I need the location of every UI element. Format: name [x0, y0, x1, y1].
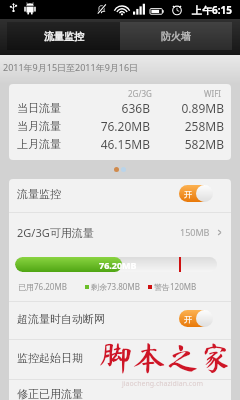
button[interactable]: 超流量时自动断网 — [9, 302, 231, 339]
button[interactable]: 修正已用流量 — [9, 380, 231, 400]
staticText: WIFI — [204, 88, 222, 99]
button[interactable]: 防火墙 — [120, 22, 232, 50]
staticText: 636B — [17, 100, 150, 116]
button[interactable]: 流量监控 — [7, 22, 120, 50]
staticText: 76.20MB — [17, 118, 150, 134]
staticText: 2G/3G可用流量 — [17, 225, 94, 240]
staticText: 监控起始日期 — [17, 351, 83, 365]
staticText: 开 — [184, 314, 192, 324]
staticText: 46.15MB — [17, 136, 150, 152]
staticText: 脚本之家 — [99, 341, 234, 374]
staticText: 2G/3G — [128, 88, 152, 99]
staticText: 0.89MB — [17, 100, 224, 116]
staticText: 剩余73.80MB — [91, 281, 140, 292]
staticText: 当月流量 — [17, 119, 61, 133]
staticText: 防火墙 — [161, 30, 191, 43]
staticText: jiaocheng.chazidian.com — [122, 379, 204, 389]
button[interactable]: 2G/3G可用流量 — [9, 213, 231, 251]
staticText: 流量监控 — [44, 30, 84, 43]
button[interactable]: 流量监控 — [9, 179, 231, 212]
staticText: 258MB — [17, 118, 224, 134]
button[interactable]: 监控起始日期 — [9, 340, 231, 379]
staticText: 2011年9月15日至2011年9月16日 — [3, 61, 139, 73]
staticText: 超流量时自动断网 — [17, 312, 105, 326]
staticText: 582MB — [17, 136, 224, 152]
staticText: 当日流量 — [17, 101, 61, 115]
staticText: 76.20MB — [99, 259, 137, 271]
staticText: 流量监控 — [17, 187, 61, 201]
staticText: 开 — [184, 189, 192, 199]
staticText: 已用76.20MB — [18, 281, 67, 292]
staticText: 上月流量 — [17, 137, 61, 151]
staticText: 警告120MB — [154, 281, 197, 292]
staticText: 150MB — [180, 226, 210, 238]
staticText: 修正已用流量 — [17, 387, 83, 400]
staticText: 上午6:15 — [192, 3, 232, 17]
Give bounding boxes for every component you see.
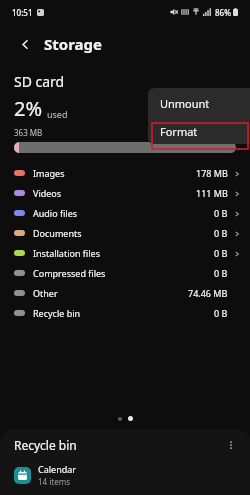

+-------+

### Requirement:
With the pictures removed, repeat the listing above exactly as it stands.

### Answer for the task:
I need the location of every UI element. Format: name [x0, y0, x1, y1].
button[interactable]: 超流量时自动断网 — [9, 302, 231, 339]
button[interactable]: 修正已用流量 — [9, 380, 231, 400]
staticText: WIFI — [204, 88, 222, 99]
button[interactable]: 防火墙 — [120, 22, 232, 50]
staticText: 636B — [17, 100, 150, 116]
button[interactable]: 流量监控 — [7, 22, 120, 50]
staticText: 76.20MB — [17, 118, 150, 134]
staticText: 2G/3G可用流量 — [17, 225, 94, 240]
staticText: 监控起始日期 — [17, 351, 83, 365]
staticText: 开 — [184, 314, 192, 324]
staticText: 46.15MB — [17, 136, 150, 152]
staticText: 脚本之家 — [99, 341, 234, 374]
staticText: 2G/3G — [128, 88, 152, 99]
staticText: 0.89MB — [17, 100, 224, 116]
staticText: 剩余73.80MB — [91, 281, 140, 292]
staticText: 当月流量 — [17, 119, 61, 133]
staticText: 防火墙 — [161, 30, 191, 43]
staticText: jiaocheng.chazidian.com — [122, 379, 204, 389]
button[interactable]: 2G/3G可用流量 — [9, 213, 231, 251]
staticText: 流量监控 — [44, 30, 84, 43]
button[interactable]: 流量监控 — [9, 179, 231, 212]
staticText: 258MB — [17, 118, 224, 134]
button[interactable]: 监控起始日期 — [9, 340, 231, 379]
staticText: 2011年9月15日至2011年9月16日 — [3, 61, 139, 73]
staticText: 超流量时自动断网 — [17, 312, 105, 326]
staticText: 582MB — [17, 136, 224, 152]
staticText: 当日流量 — [17, 101, 61, 115]
staticText: 76.20MB — [99, 259, 137, 271]
staticText: 流量监控 — [17, 187, 61, 201]
staticText: 开 — [184, 189, 192, 199]
staticText: 已用76.20MB — [18, 281, 67, 292]
staticText: 上月流量 — [17, 137, 61, 151]
staticText: 警告120MB — [154, 281, 197, 292]
staticText: 150MB — [180, 226, 210, 238]
staticText: 修正已用流量 — [17, 387, 83, 400]
staticText: 上午6:15 — [192, 3, 232, 17]
Give bounding boxes for every component you see.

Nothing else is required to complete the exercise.